Sensitivity degree of input variables using correlation and MRSM. a Blisk deformation, b stress and c strain

5 Conclusions

The main effort in this work was to develop a modified multi-extremum response (MRSM) to approximate the multi-failure nonlinear dynamic responses of aeroengine components under high-temperature and rotating speed loads, with regard to fluid-thermal–structure interaction. Two multi-extremum-modified response basis models are established based on two regressing processes. In the first regression phase, the exponential and linear functions are used to calibrate the input variable. In respect of the acquired calibrating results, it is a fast and straightforward sensitivity analysis during the modeling process. The influences of input variables on multi-failure modes are investigated using the proposed sensitivity factors.
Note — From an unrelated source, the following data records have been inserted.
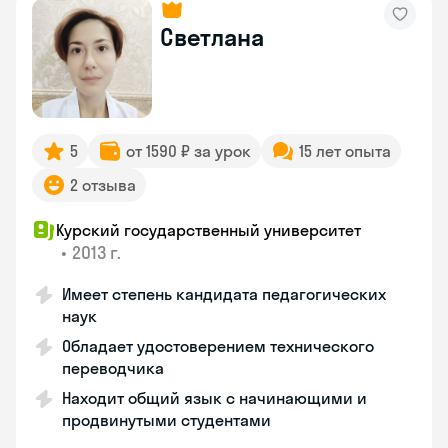
Светлана
5
от 1590 ₽ за урок
15 лет опыта
2 отзыва
Курский государственный университет
•
2013 г.
Имеет степень кандидата педагогических
наук
Обладает удостоверением технического
переводчика
Находит общий язык с начинающими и
продвинутыми студентами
The abilities of the proposed MRSM models coupled with linear (MRSM-LN) and exponential (MRSM-EXP) mappings are compared with RSM and ANN. Compared results indicated that the proposed sensitivity vector for linear and exponential functions reveals the largest influence of gas temperature, following by angular speed and material density. At the same time, inlet velocity is an insensitive parameter for maximum strain. Two models of MRSM-LN and MRSM-EXP have superior performances compared to RSM and ANN. The proposed MRSM is a promising approach in approximating and simulating in optimization, reliability analysis and reliability-based design optimization of the complex structures under multi-failure response in future.